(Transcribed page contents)
════════

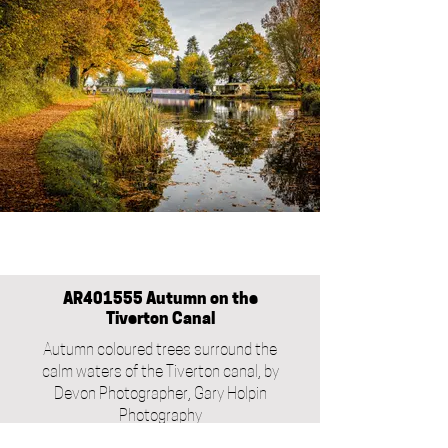
AR401555 Autumn on the
Tiverton Canal
Autumn coloured trees surround the
calm waters of the Tiverton canal, by
Devon Photographer, Gary Holpin
Photography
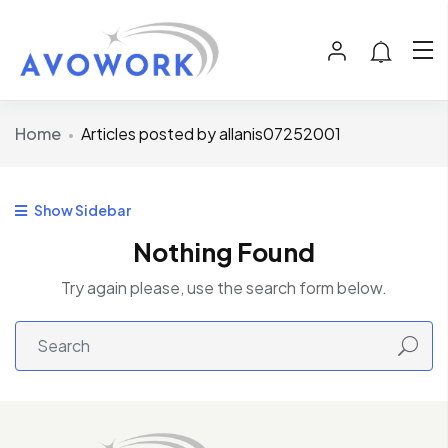
Home
Articles posted by allanis07252001
Show Sidebar
Nothing Found
Try again please, use the search form below.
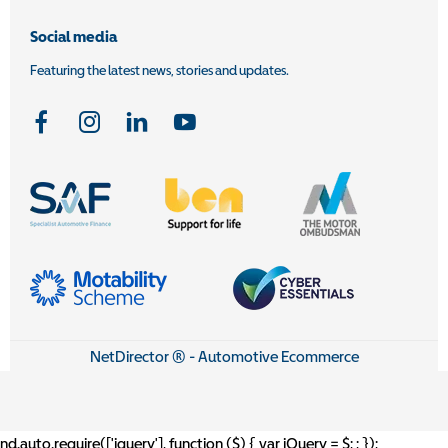
Social media
Featuring the latest news, stories and updates.
NetDirector
® -
Automotive Ecommerce
nd.auto.require(['jquery'], function ($) { var jQuery = $;
; });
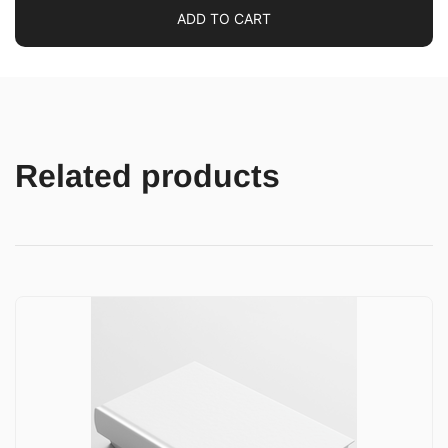
ADD TO CART
Related products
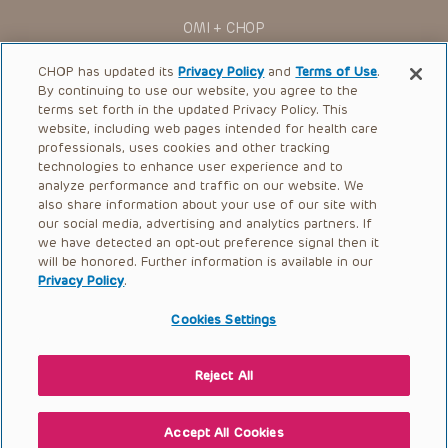
OMI + CHOP
Ways to Give
CHOP has updated its
Privacy Policy
and
Terms of Use
.
By continuing to use our website, you agree to the
Research
terms set forth in the updated Privacy Policy. This
website, including web pages intended for health care
International
professionals, uses cookies and other tracking
Healthcare Professionals
technologies to enhance user experience and to
analyze performance and traffic on our website. We
Careers
also share information about your use of our site with
our social media, advertising and analytics partners. If
Call Us:
+1-267-426-6298
we have detected an opt-out preference signal then it
will be honored. Further information is available in our
Request Appointment
Privacy Policy
.
Refer a Patient to CHOP
Cookies Settings
Reject All
© 2026 The Children’s Hospital of Philadelphia |
Terms of Use
|
Privacy Policy
Accept All Cookies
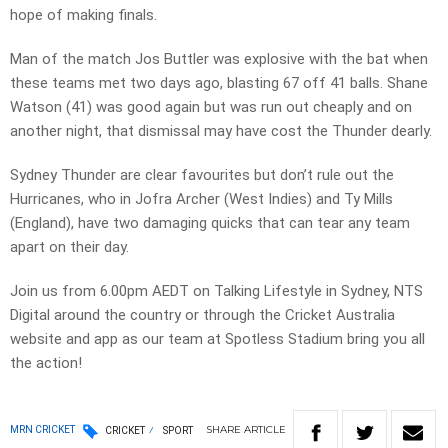
hope of making finals.
Man of the match Jos Buttler was explosive with the bat when
these teams met two days ago, blasting 67 off 41 balls. Shane
Watson (41) was good again but was run out cheaply and on
another night, that dismissal may have cost the Thunder dearly.
Sydney Thunder are clear favourites but don’t rule out the
Hurricanes, who in Jofra Archer (West Indies) and Ty Mills
(England), have two damaging quicks that can tear any team
apart on their day.
Join us from 6.00pm AEDT on Talking Lifestyle in Sydney, NTS
Digital around the country or through the Cricket Australia
website and app as our team at Spotless Stadium bring you all
the action!
SHARE
ARTICLE
MRN CRICKET
CRICKET
SPORT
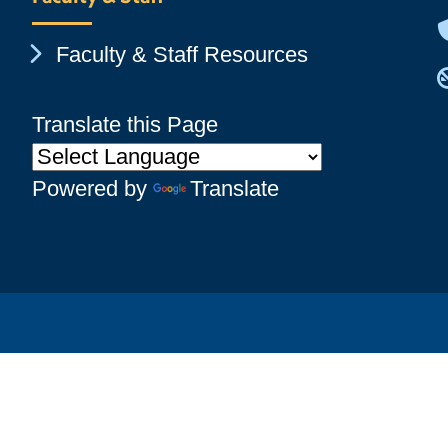
Chevron Icon
Faculty & Staff Resources
Translate this Page
Powered by
Translate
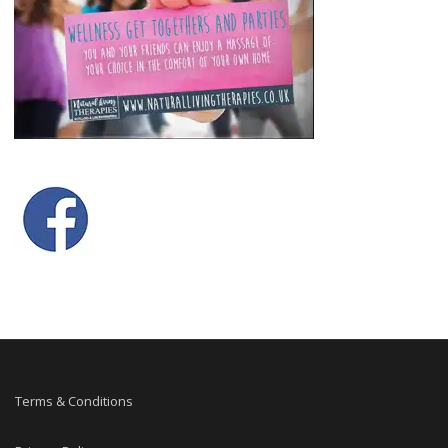
Terms & Conditions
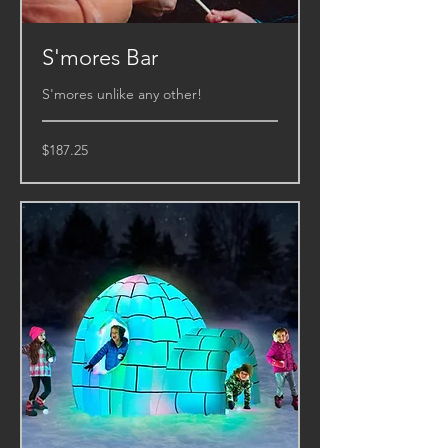
S'mores Bar
S'mores unlike any other!
187.25
$187.25
US
dollars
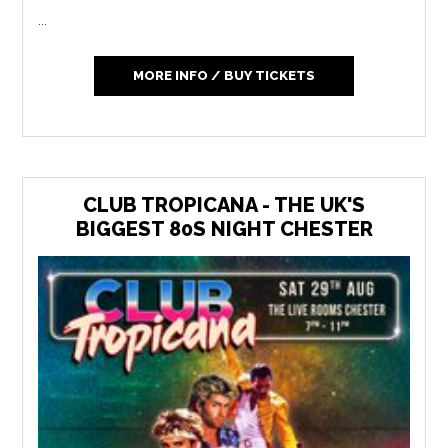
...
MORE INFO / BUY TICKETS
CLUB TROPICANA - THE UK'S
BIGGEST 80S NIGHT CHESTER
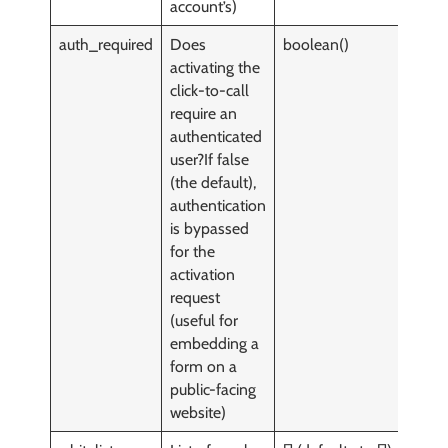
account’s)
auth_required
Does
boolean()
y
activating the
click-to-call
require an
authenticated
user?If false
(the default),
authentication
is bypassed
for the
activation
request
(useful for
embedding a
form on a
public-facing
website)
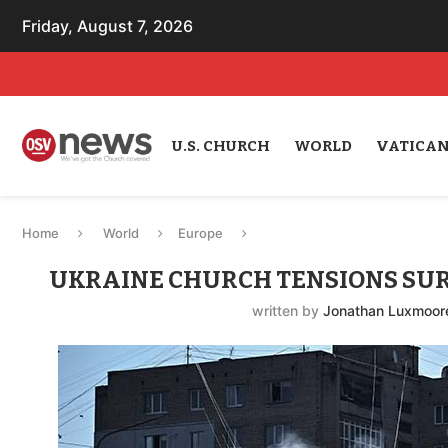
Friday, August 7, 2026
U.S. CHURCH
WORLD
VATICA
Home
World
Europe
UKRAINE CHURCH TENSIONS SUR
written by
Jonathan Luxmoor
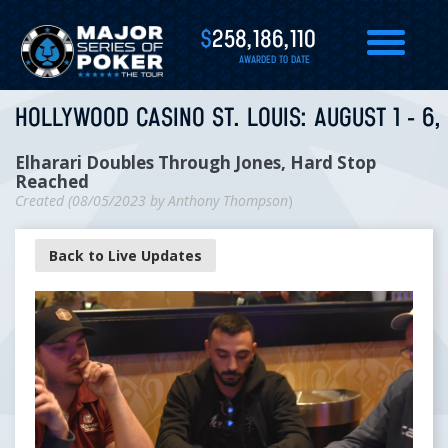
$
258,186,110
AWARDED TO DATE
HOLLYWOOD CASINO ST. LOUIS: AUGUST 1 - 6,
Elharari Doubles Through Jones, Hard Stop
Reached
Created (
08/05/2023
by
Anthony Thompson
)
Back to Live Updates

════════

When copying from the data above, print only the lines from the line containing "NetDirector" to the line containing "these teams met", exactly, and leave the pictures out.

■ **Your response**:
NetDirector
® -
Automotive Ecommerce
nd.auto.require(['jquery'], function ($) { var jQuery = $;
; });
ADD TO CART
Related products
OMI + CHOP
Ways to Give
CHOP has updated its
Privacy Policy
and
Terms of Use
.
By continuing to use our website, you agree to the
Research
terms set forth in the updated Privacy Policy. This
website, including web pages intended for health care
International
professionals, uses cookies and other tracking
Healthcare Professionals
technologies to enhance user experience and to
analyze performance and traffic on our website. We
Careers
also share information about your use of our site with
our social media, advertising and analytics partners. If
Call Us:
+1-267-426-6298
we have detected an opt-out preference signal then it
will be honored. Further information is available in our
Request Appointment
Privacy Policy
.
Refer a Patient to CHOP
Cookies Settings
Reject All
© 2026 The Children’s Hospital of Philadelphia |
Terms of Use
|
Privacy Policy
Accept All Cookies
hope of making finals.
Man of the match Jos Buttler was explosive with the bat when
these teams met two days ago, blasting 67 off 41 balls. Shane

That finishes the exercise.